-- Task description --
Copy each line of the data that has "Card" in it.

Records from a data collection:
[Start of section]

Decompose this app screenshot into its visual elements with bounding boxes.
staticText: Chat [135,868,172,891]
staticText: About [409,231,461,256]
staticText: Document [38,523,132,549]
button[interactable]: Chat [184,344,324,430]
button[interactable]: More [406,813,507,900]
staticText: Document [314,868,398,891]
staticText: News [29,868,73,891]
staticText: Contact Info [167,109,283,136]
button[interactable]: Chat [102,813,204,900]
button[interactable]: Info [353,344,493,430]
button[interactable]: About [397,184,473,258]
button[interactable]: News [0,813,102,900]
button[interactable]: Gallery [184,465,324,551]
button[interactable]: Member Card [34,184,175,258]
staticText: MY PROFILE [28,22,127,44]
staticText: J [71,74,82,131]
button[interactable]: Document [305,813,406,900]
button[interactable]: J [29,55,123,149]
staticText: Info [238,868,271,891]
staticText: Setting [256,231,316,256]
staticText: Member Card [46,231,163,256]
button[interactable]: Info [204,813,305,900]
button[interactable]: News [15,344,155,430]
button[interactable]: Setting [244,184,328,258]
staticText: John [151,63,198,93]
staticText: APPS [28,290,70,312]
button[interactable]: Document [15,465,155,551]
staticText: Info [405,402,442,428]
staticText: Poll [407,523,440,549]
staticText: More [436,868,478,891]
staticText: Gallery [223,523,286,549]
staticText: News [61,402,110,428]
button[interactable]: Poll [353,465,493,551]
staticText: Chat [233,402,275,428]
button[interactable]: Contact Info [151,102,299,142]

[End of section]

-- Answer for this exercise --
button[interactable]: Member Card [34,184,175,258]
staticText: Member Card [46,231,163,256]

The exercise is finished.